Luchins is married to Vivian Luchins née Osdoby, a graduate of Yeshiva University's Stern College for Women. The couple met as high school students active in the National Conference of Synagogue Youth, the Orthodox Union's youth organization. Now called simply NCSY, the organization honored the Luchinses in 2011 for 50 years of service. Vivian Luchins is chair of NCSY summer programs, a senior member of the Orthodox Union's youth commission and a member of the Orthodox Union's national board. The couple lives in the Bronx.

== Politically liberal and religiously Orthodox ==
A longtime political supporter of, and advisor to, Democratic candidates and office-holders, Luchins has also supported and advised Republicans. Writing in The Jewish Daily Forward, Jeffrey Goldberg described Luchins as "a liberal – or a 'leftist', as he prefers – in an Orthodox community that is ever-more conservative [whose] tart tongue has often landed him in the center of controversy."
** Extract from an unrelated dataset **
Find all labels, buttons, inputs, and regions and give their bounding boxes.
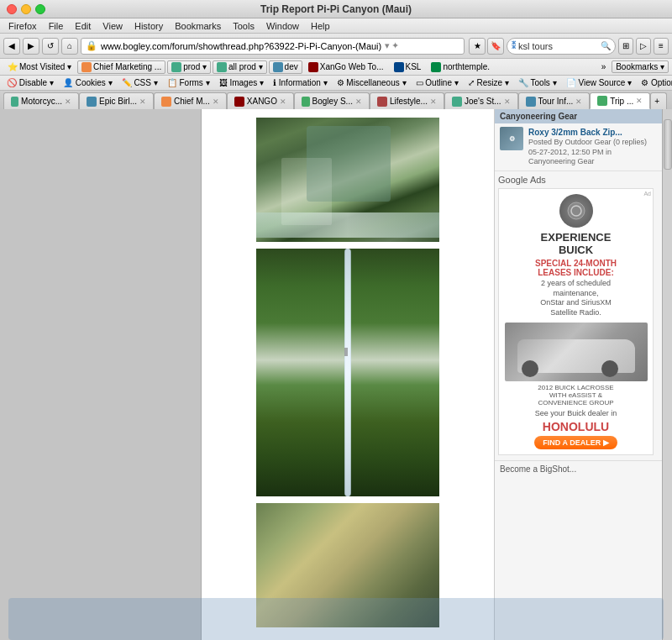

Luchins served on the 1972 presidential campaign staff of Senator Hubert Humphrey, and subsequently as a national vice chair of Democrats for Nixon. For 20 years, he served on the Senate staff of New York Senator Daniel Patrick Moynihan, rising from special assistant to senior advisor. He later supported Republican Senator Alfonse D'Amato.
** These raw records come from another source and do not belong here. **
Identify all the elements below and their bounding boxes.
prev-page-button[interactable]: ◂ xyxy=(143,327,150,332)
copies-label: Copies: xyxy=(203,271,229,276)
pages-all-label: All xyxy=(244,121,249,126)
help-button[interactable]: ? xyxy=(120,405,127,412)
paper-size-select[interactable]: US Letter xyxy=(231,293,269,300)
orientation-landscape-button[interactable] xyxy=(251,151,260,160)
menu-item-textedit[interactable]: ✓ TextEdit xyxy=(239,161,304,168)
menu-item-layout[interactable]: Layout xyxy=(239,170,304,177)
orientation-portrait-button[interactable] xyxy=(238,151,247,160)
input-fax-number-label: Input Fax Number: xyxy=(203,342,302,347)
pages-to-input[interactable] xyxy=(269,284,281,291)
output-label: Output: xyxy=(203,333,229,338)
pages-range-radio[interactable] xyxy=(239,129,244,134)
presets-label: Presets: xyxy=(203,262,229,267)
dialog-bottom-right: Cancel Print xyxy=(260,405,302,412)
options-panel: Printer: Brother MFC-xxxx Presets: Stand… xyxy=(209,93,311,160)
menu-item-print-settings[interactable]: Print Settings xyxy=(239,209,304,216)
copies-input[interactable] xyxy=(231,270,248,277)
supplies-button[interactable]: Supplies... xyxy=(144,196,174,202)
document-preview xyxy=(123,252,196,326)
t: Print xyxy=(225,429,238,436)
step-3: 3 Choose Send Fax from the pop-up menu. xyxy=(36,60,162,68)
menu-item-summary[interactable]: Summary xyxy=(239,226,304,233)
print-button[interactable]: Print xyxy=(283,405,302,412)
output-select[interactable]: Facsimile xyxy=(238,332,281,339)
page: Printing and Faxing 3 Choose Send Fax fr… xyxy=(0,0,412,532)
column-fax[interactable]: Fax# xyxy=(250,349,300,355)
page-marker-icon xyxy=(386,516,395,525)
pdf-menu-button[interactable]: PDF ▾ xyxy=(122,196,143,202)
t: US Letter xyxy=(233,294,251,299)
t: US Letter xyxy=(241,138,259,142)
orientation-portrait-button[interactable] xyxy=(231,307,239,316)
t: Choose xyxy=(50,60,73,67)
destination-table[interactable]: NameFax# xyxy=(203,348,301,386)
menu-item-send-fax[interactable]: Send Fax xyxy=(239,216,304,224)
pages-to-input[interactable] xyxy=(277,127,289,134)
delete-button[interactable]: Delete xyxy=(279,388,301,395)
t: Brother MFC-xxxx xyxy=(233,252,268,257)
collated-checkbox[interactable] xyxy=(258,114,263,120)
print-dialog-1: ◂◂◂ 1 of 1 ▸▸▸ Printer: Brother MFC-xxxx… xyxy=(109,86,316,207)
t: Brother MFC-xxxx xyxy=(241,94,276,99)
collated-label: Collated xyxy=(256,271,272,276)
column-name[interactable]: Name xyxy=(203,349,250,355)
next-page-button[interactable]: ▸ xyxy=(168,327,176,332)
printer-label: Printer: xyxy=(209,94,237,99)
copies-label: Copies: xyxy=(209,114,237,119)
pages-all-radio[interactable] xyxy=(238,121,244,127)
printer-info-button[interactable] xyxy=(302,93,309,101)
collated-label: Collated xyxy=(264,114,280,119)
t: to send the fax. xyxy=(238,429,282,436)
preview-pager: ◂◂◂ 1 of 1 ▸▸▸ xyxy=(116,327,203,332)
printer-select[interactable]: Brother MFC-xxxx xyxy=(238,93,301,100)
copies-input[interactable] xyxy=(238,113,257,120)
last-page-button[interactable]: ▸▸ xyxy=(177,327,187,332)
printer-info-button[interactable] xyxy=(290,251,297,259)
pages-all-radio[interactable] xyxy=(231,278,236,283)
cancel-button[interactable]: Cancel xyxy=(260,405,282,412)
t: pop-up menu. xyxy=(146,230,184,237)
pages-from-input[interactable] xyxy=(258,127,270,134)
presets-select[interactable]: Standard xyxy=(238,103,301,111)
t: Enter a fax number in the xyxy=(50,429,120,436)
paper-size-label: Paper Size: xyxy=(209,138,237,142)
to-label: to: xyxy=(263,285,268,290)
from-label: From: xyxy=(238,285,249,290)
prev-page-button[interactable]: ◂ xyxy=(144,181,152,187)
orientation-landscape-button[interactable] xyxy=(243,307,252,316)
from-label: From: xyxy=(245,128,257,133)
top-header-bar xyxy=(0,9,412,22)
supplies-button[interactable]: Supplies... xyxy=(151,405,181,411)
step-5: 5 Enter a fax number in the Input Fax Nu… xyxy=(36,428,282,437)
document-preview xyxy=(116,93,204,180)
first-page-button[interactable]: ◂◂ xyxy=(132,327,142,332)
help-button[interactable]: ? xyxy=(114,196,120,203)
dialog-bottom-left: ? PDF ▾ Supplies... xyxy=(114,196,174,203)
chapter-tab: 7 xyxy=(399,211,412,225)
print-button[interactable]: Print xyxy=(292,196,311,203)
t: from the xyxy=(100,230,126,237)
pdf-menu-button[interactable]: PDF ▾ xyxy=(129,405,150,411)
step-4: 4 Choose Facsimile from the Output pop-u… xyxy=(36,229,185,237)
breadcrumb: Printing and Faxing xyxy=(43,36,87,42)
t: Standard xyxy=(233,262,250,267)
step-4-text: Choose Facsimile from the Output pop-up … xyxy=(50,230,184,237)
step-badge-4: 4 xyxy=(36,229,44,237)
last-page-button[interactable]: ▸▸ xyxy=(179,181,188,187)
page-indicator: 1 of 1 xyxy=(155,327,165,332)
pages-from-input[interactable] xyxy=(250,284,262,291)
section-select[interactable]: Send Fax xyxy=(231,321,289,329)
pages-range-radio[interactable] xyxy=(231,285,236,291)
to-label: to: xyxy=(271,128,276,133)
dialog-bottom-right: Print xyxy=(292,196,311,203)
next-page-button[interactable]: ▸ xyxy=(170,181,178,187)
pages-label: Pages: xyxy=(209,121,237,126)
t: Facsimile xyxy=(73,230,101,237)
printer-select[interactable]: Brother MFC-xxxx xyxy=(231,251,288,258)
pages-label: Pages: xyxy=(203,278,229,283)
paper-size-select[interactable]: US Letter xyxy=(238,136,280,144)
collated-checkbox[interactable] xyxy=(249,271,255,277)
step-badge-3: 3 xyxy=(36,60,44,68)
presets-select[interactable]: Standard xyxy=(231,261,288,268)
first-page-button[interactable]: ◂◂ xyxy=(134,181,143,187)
After Moynihan's funeral in 2003, at Arlington National Cemetery, Luchins indicated that he would be withdrawing from political activities, saying "everything I cared about in politics was buried Monday in Arlington Cemetery."

In 2004, Luchins spoke on behalf of the Orthodox Union about Israeli Prime Minister Ariel Sharon's Gaza disengagement plan, saying that "Jews who want to take sides in Israeli politics should make aliya," using the Hebrew word for immigration to the State of Israel.
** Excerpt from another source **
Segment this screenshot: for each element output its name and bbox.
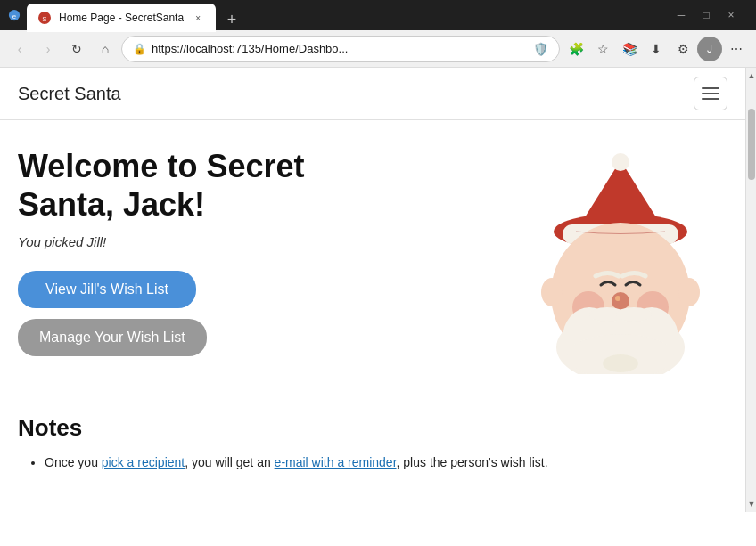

Luchins has argued that Jewish tradition stands in opposition to fundamentalism. For the 2008 book, Progressive & Religious: How Christian, Jewish, Muslim, and Buddhist Leaders are Moving Beyond Partisan Politics and Transforming American Public Life, Luchins was asked how it was possible to be "an Orthodox liberal". He answered that an Orthodox social conservative "would be pretty lonely because you don't have too many sources, because the vast part of our religious tradition talks about ... tikkun olam, helping others; it's the number one priority of faith".

In 2009, Luchins offered a reporter writing about elections in New York's ultra-Orthodox Jewish communities example after example of cases where non-Jewish candidates (or non-observant Jewish candidates) who seemed likely to deliver services won out over religiously identified Jewish politicians. "Constituent services trumps personal biography every single time in the Orthodox Jewish community ... without exception," he observed.

In a 2013 lecture on "Gay Marriages Revisited", delivered at the Israel Center in Jerusalem, Luchins, who considers himself a "staunch gay rights supporter", made the point that "punishment for cheating in business according to the Torah is greater than for the sum total of all the sexual atrocities forbidden by the Torah". Upholding that gay relationship is forbidden by Jewish law, he adds that "the fact that the Torah forbids certain behavior does not mean we should demonize, delegitimize or write out of our religion or our humanity those who may fall short, as we all fall short in so many areas... In the area of kindness to every human being, Jew and Gentile, white and black, gay and straight, even Republicans are created in the image of God."

== Awards ==

In 2015, Luchins received the Albert D. Chernin Award from the Jewish Council for Public Affairs (JCPA) at its annual meeting, the 2015 Jewish Community Town Hall, October 10–13, in Washington, D.C. The Chernin Award is given to Jewish leaders whose life work best exemplifies the social justice imperatives of Judaism, Jewish history, and the protection of The Bill of Rights.

===Threat of excommunication===
In 1994, Milton Balkany, a conservative Republican active in political fundraising, tried to have Luchins excommunicated by a Jewish religious court, blaming him for having "caused yeshivas in the land of Israel to lose money", after Luchins had complained about Balkany's efforts to compel Israeli government officials to use U.S. aid money for projects Balkany favored in Israel. In March 1995, a Rabbinic Court dismissed all charges against Luchins.

==Chabad Lubavitch==

===Personal and family relationship===
In a 2009 interview with Chabad Lubavitch News, Luchins affirmed his and his family's personal connection to Chabad Lubavitch and to Yosef Yitzchok Schneersohn and Menachem Mendel Schneerson, the sixth and seventh Lubavitcher Rebbes.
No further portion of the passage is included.